Senate debates

Monday, 30 November 2009

Carbon Pollution Reduction Scheme Bill 2009 [No. 2]; Carbon Pollution Reduction Scheme (Consequential Amendments) Bill 2009 [No. 2]; Australian Climate Change Regulatory Authority Bill 2009 [No. 2]; Carbon Pollution Reduction Scheme (Charges — Customs) Bill 2009 [No. 2]; Carbon Pollution Reduction Scheme (Charges — Excise) Bill 2009 [No. 2]; Carbon Pollution Reduction Scheme (Charges — General) Bill 2009 [No. 2]; Carbon Pollution Reduction Scheme (CPRS Fuel Credits) Bill 2009 [No. 2]; Carbon Pollution Reduction Scheme (CPRS Fuel Credits) (Consequential Amendments) Bill 2009 [No. 2]; Excise Tariff Amendment (Carbon Pollution Reduction Scheme) Bill 2009 [No. 2]; Customs Tariff Amendment (Carbon Pollution Reduction Scheme) Bill 2009 [No. 2]; Carbon Pollution Reduction Scheme Amendment (Household Assistance) Bill 2009 [No. 2]

In Committee

2:08 pm

Photo of Christine MilneChristine Milne (Tasmania, Australian Greens) Share this | Hansard source

I just wanted to follow up on this. I recognise it goes to the line in this document which says:

  • include conditions for forests earning forest credits to have adequate water entitlements and planning approvals …

One of the issues which accounted for the failure of managed investment schemes was that people got a 100 per cent tax deduction for planting trees in areas where they would never grow. They never, ever had sufficient water to be able to grow a forest, but it did not matter to them because it was not for the investors in the end. So the way this is written can actually be read two ways. One way is that in order to get abatement you have to demonstrate that you already have a water entitlement. The other way it could be read is that it is including conditions so that, if you plant a forest, you get adequate water entitlements. But I also want to know if you are going to revisit the issue that you cannot get it unless you are in a rainfall zone or else have water entitlements such that the trees will actually grow. I also want to know if you will be ground-truthing this, however many years down the track, to ensure that the abatement is there. Can you just tell me how, in two, three, five or 10 years down the track, you will get a forest credit for planting a forest? Are they the same provisions as the reforestation provisions in terms of accounting for it?

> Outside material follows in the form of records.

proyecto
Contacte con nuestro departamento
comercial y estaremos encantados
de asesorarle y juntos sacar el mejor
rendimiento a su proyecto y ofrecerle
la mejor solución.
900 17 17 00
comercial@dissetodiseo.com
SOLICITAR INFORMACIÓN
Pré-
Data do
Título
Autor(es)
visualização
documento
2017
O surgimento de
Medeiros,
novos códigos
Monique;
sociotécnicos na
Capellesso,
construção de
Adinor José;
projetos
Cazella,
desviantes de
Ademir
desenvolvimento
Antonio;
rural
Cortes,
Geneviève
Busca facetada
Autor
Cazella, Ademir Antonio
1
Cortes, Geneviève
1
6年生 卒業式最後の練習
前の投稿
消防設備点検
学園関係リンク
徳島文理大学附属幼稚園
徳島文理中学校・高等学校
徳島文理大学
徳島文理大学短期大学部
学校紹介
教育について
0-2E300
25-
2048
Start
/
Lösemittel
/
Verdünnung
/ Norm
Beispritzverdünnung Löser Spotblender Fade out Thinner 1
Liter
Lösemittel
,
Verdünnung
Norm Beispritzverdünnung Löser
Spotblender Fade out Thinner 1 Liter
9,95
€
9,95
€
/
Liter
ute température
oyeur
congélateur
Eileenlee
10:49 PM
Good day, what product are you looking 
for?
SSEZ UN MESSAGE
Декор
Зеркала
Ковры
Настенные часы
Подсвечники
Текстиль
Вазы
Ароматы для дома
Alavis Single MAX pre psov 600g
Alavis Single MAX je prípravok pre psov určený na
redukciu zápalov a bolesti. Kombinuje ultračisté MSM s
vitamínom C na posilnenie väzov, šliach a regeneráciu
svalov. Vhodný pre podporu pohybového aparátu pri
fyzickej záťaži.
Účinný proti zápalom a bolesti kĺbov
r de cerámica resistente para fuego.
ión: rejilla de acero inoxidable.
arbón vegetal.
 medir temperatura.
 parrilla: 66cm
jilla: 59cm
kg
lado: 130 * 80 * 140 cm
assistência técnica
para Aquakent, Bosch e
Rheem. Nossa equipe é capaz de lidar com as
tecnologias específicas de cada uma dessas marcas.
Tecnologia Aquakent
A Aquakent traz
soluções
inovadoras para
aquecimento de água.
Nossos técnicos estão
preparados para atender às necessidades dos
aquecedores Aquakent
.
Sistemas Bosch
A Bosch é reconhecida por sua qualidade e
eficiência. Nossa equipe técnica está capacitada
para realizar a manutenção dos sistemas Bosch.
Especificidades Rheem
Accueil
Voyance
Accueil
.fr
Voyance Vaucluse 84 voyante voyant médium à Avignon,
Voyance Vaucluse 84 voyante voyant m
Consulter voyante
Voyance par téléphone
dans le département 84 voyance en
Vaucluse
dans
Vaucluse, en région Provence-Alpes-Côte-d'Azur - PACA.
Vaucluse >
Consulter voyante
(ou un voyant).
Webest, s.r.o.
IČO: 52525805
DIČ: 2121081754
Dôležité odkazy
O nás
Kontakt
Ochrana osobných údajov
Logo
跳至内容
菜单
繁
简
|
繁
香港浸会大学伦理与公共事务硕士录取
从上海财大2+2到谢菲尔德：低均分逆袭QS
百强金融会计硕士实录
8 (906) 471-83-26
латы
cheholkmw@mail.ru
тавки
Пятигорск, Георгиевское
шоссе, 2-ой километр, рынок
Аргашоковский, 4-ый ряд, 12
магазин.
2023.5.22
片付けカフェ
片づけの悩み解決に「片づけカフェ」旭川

The second thing I want to ask about is planning approvals. Again, this is something that the Commonwealth does not have control over. It is local government that controls planning, and most local governments do not have in their planning schemes anything pertaining to plantation forests, carbon sink forests or any other kind of forest. If you get the ability to declare an area a carbon sink forest or whatever, in the Tasmanian case you just have to get it approved as a forest and local planning laws do not cover it. I want to know what this planning approval is. How is the Commonwealth going to guarantee that the planning approval will be at the local level and not at the state or the Commonwealth level in terms of giving planning approval for these forests?